When a line of the entries contains the word "chưa", report that line.

•••••

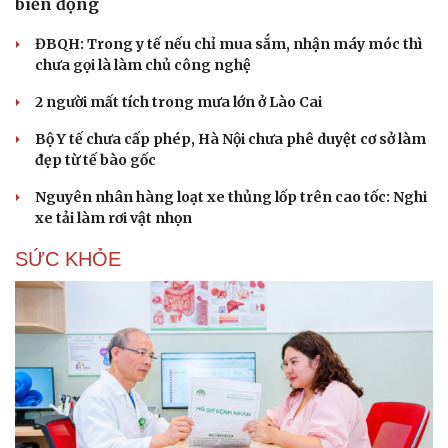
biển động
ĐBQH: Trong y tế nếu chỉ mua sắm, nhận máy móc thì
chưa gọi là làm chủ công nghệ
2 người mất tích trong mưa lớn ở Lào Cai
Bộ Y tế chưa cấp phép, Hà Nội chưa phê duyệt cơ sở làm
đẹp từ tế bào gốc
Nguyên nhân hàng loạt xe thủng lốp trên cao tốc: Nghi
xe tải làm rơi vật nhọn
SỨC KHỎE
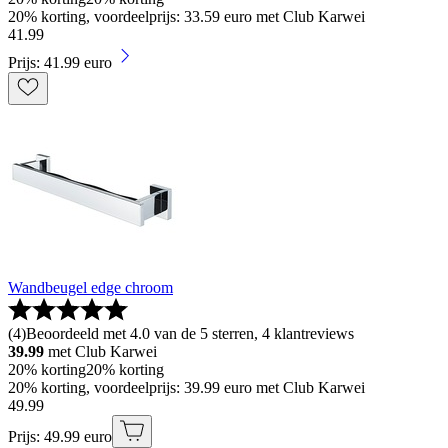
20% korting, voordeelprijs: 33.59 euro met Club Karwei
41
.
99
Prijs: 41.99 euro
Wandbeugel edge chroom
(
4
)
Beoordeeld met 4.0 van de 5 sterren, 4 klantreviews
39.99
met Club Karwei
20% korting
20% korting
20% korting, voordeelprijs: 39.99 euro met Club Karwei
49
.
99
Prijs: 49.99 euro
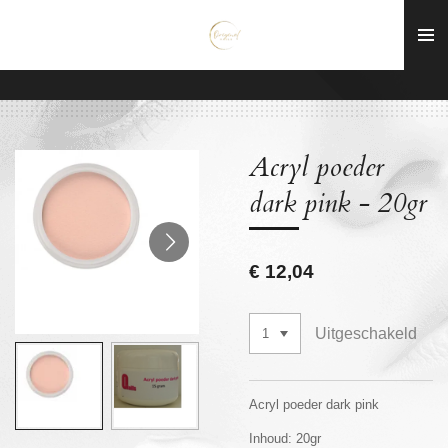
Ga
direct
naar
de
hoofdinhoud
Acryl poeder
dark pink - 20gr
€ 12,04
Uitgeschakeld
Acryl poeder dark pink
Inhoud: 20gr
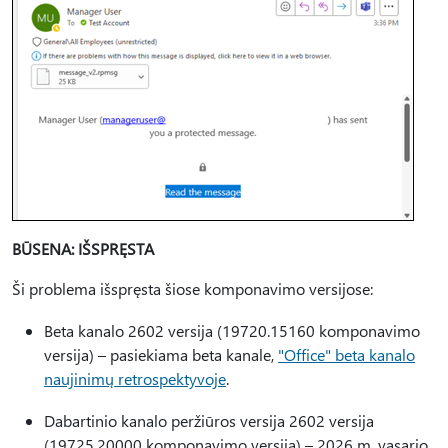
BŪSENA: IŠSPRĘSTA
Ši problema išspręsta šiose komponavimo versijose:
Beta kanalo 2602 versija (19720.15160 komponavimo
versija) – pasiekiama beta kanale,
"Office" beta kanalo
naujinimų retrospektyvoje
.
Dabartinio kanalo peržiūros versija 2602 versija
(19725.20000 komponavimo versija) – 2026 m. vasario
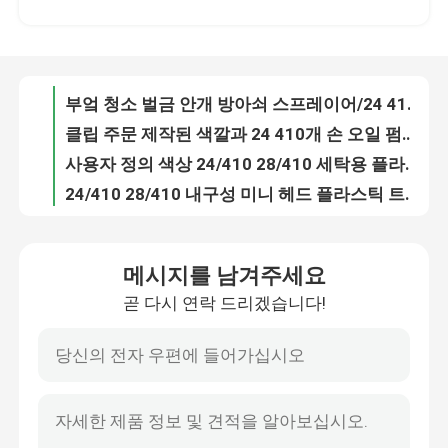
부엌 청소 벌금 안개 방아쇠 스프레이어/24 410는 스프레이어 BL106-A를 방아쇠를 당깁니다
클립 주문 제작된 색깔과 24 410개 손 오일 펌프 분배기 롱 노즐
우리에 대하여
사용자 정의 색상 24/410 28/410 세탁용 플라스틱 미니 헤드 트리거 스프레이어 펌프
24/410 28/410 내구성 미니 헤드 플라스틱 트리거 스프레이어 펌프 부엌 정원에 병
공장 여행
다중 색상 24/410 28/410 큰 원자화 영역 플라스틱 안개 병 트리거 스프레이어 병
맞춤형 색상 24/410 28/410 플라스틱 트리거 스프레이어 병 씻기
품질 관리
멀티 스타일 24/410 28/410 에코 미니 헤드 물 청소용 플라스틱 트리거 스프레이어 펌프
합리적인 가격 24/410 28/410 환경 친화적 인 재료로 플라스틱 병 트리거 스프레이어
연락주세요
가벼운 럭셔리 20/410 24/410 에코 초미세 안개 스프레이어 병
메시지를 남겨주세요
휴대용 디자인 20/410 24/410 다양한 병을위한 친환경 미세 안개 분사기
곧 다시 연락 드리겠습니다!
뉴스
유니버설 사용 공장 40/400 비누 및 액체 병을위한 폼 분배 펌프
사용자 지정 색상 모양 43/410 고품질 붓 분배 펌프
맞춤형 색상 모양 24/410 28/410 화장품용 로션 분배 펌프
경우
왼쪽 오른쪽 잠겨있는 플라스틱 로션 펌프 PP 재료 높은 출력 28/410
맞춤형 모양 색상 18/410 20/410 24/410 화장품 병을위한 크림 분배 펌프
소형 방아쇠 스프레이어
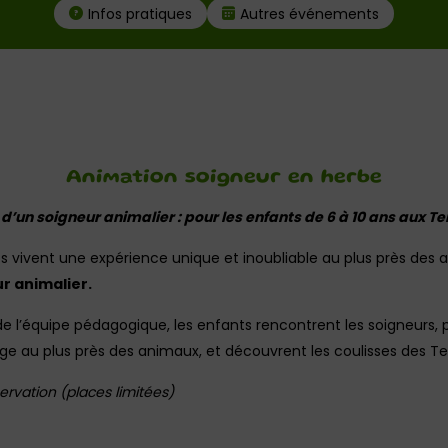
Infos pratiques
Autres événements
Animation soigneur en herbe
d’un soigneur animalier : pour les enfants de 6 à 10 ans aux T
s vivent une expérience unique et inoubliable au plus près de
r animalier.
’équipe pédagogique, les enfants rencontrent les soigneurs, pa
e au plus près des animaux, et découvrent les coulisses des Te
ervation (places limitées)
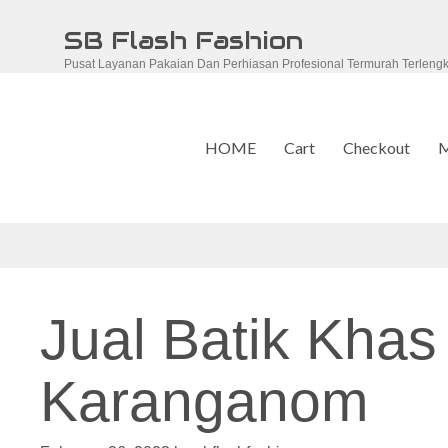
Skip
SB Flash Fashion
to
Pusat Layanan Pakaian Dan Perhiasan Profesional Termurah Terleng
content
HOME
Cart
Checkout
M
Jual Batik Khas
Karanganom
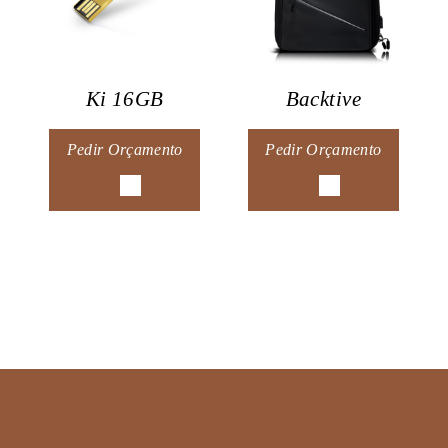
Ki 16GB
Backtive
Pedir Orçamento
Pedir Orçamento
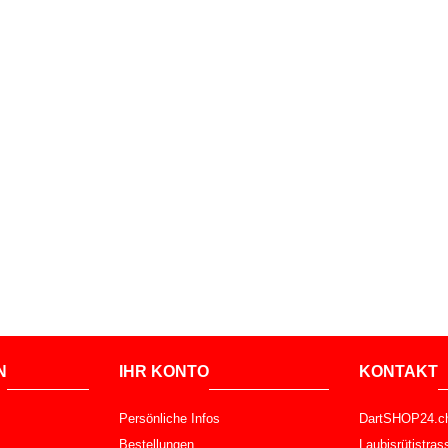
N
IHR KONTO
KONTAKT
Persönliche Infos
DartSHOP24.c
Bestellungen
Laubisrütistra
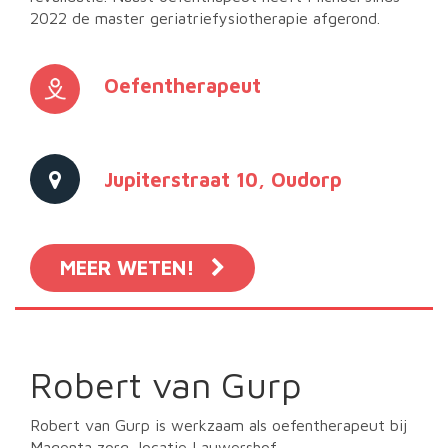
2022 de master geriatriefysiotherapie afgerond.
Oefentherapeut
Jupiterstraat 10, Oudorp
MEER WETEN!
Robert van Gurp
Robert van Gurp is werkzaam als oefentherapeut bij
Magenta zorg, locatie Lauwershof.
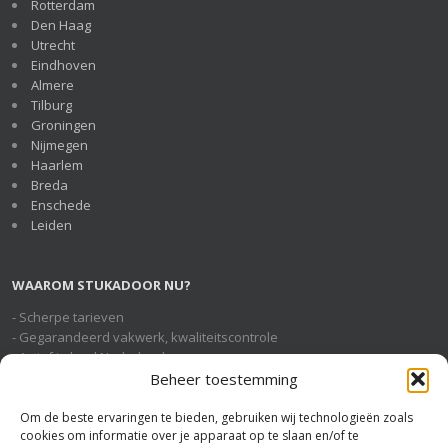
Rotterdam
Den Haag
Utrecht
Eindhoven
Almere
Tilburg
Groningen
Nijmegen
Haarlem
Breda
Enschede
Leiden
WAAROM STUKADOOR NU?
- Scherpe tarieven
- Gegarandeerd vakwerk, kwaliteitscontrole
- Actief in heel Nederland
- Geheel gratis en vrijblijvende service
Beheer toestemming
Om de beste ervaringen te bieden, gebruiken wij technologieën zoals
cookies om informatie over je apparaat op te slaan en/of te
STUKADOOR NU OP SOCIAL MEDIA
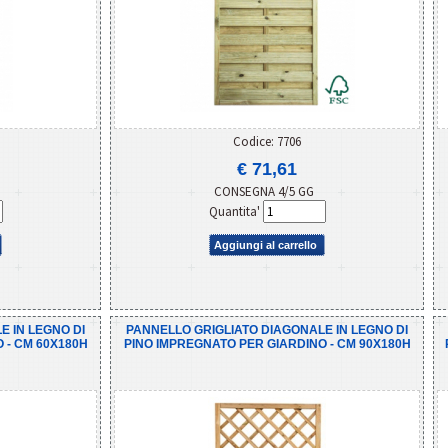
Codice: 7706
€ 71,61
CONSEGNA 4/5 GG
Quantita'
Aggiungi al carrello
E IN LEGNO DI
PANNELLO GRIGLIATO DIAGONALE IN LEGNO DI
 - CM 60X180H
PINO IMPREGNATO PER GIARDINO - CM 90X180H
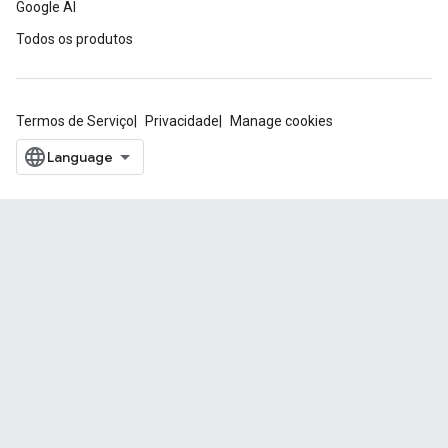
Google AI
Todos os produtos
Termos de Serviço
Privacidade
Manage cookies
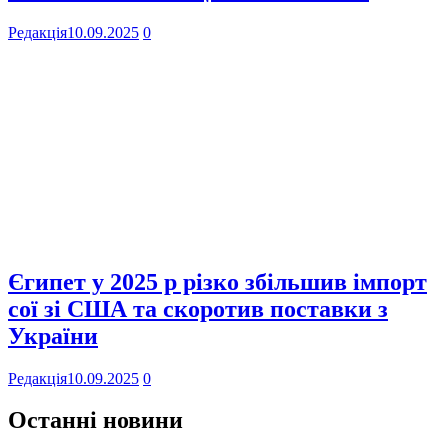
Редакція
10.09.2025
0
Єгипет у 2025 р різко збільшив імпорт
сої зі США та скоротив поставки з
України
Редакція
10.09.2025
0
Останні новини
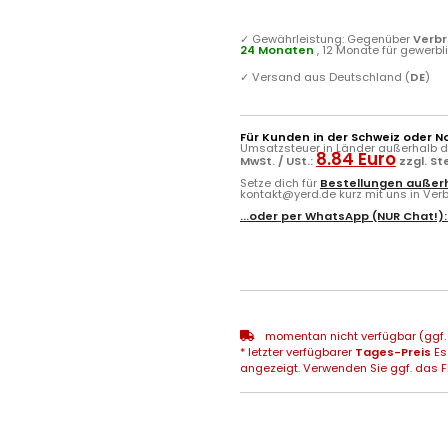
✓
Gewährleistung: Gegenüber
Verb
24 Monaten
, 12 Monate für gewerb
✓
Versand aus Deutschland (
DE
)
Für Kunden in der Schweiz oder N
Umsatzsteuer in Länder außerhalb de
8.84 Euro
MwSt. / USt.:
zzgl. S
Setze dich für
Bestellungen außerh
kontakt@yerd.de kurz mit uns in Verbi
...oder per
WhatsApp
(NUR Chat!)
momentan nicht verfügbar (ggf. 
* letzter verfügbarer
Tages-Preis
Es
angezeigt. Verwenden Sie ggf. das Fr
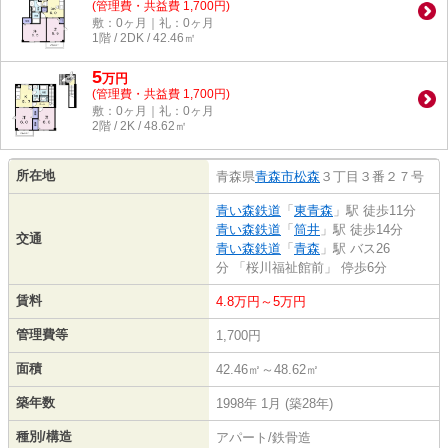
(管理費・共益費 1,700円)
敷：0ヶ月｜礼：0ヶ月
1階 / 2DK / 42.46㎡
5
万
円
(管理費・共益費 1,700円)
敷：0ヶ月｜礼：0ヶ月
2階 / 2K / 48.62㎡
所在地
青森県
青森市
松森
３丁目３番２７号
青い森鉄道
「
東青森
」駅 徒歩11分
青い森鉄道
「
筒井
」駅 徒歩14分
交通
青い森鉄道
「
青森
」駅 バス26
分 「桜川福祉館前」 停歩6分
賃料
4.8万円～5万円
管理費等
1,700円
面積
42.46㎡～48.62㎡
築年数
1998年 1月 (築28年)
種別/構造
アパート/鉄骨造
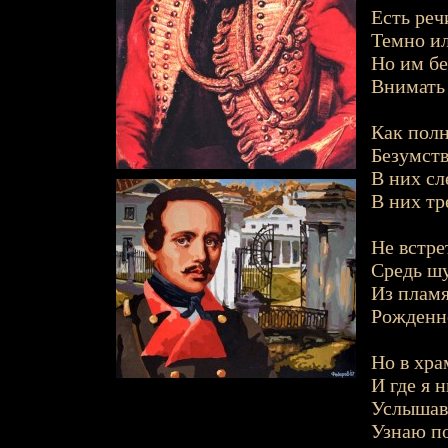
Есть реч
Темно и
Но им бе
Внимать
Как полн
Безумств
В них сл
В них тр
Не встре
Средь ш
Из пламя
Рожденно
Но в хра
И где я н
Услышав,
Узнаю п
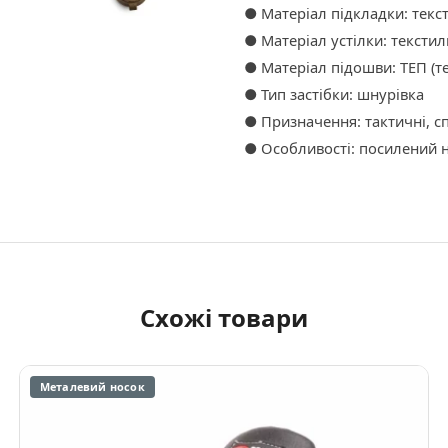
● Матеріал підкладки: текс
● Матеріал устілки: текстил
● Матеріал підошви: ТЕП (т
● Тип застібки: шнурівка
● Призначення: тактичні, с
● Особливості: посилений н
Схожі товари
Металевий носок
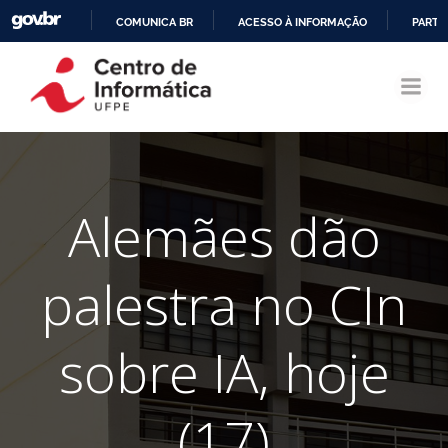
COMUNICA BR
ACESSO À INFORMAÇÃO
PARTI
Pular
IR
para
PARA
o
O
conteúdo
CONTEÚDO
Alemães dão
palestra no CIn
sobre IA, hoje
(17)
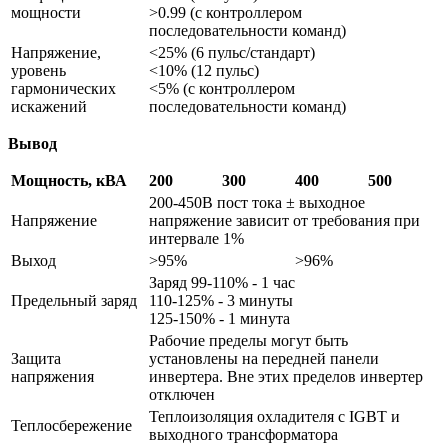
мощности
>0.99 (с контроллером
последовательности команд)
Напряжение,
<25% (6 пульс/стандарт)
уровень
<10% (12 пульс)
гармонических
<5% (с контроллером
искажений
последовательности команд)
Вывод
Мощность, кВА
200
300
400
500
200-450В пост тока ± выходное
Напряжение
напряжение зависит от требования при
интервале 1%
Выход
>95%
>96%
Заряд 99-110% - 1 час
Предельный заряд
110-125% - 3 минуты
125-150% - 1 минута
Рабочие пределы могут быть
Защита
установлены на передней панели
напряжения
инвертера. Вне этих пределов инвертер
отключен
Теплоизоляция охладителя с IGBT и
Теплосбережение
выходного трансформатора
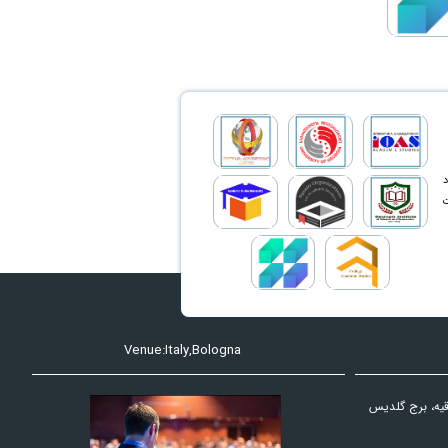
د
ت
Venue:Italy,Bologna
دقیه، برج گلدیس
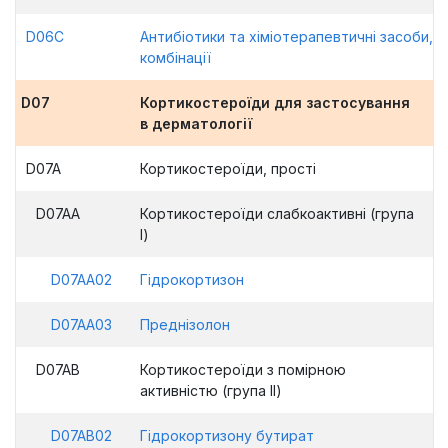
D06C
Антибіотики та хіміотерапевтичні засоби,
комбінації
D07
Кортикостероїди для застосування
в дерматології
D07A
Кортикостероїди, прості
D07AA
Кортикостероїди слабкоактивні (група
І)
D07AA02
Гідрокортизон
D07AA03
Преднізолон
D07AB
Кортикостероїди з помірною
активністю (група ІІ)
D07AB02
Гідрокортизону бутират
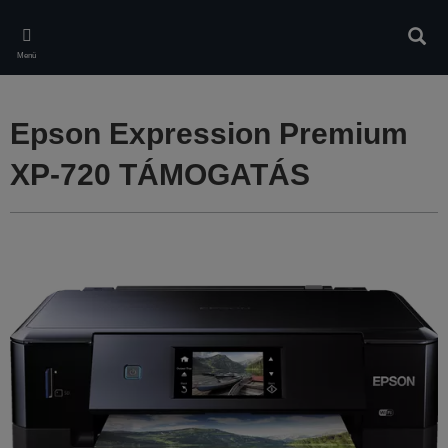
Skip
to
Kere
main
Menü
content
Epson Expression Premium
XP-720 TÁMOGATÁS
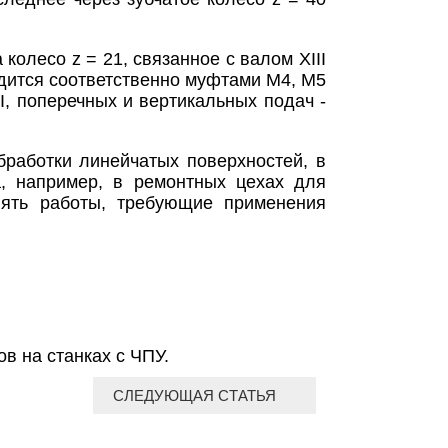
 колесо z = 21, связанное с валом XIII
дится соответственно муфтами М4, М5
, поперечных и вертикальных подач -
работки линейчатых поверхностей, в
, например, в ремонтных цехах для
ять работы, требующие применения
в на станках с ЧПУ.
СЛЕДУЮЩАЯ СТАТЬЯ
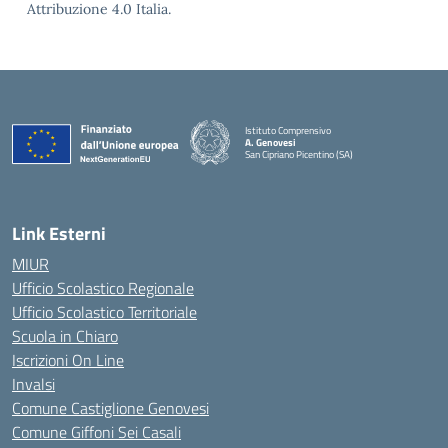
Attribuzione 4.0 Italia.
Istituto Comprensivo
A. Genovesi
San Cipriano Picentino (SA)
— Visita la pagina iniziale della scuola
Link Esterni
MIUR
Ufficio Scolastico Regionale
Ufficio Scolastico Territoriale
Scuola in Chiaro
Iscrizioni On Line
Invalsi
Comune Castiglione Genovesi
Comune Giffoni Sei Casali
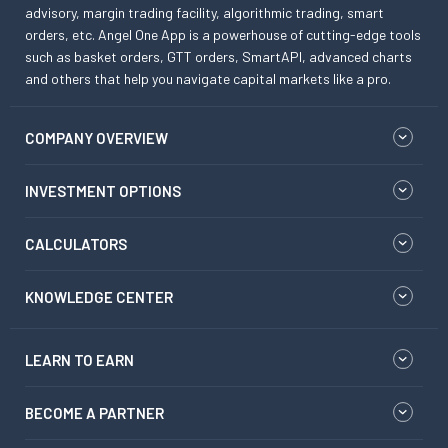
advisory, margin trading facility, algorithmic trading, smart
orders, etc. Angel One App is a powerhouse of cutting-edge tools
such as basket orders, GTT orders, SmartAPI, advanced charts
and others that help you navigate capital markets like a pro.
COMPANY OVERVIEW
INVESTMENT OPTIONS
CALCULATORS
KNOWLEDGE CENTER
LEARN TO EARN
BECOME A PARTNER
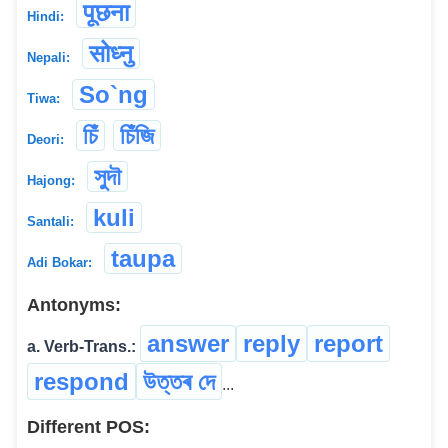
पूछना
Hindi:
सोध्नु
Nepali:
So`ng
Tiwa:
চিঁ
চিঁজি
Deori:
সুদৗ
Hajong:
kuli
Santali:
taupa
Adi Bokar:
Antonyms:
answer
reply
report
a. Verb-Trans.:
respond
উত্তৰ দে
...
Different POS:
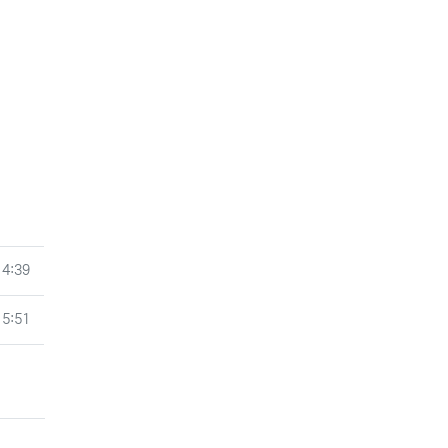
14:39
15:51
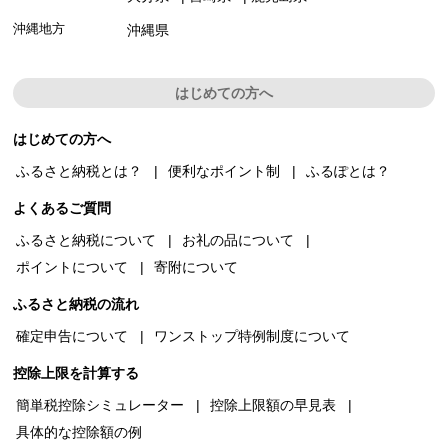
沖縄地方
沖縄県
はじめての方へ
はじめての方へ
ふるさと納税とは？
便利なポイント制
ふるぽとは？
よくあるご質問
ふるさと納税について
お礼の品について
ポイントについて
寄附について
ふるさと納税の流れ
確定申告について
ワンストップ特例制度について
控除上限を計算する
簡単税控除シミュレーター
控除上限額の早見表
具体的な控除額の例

•••••

» Answer to this exercise:
chưa gọi là làm chủ công nghệ
Bộ Y tế chưa cấp phép, Hà Nội chưa phê duyệt cơ sở làm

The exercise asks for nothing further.